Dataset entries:
▬▬▬▬▬▬

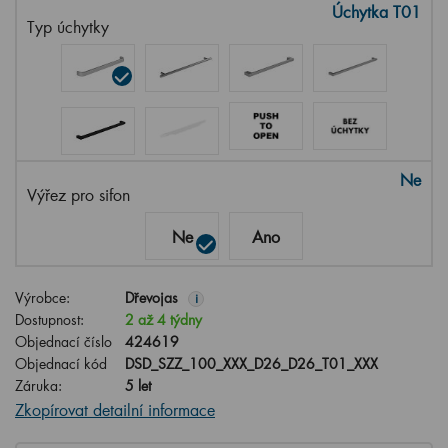
Úchytka T01
Typ úchytky
Ne
Výřez pro sifon
Ne
Ano
Výrobce:
Dřevojas
i
Dostupnost:
2 až 4 týdny
Objednací číslo
424619
Objednací kód
DSD_SZZ_100_XXX_D26_D26_T01_XXX
Záruka:
5 let
Zkopírovat detailní informace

▬▬▬▬▬▬

* **AIM OF THE TASK**
When you reproduce the entries above, keep every word exact and leave the images out.

* **EXERCISE RESULT**
Úchytka T01
Typ úchytky
Ne
Výřez pro sifon
Ne
Ano
Výrobce:
Dřevojas
i
Dostupnost:
2 až 4 týdny
Objednací číslo
424619
Objednací kód
DSD_SZZ_100_XXX_D26_D26_T01_XXX
Záruka:
5 let
Zkopírovat detailní informace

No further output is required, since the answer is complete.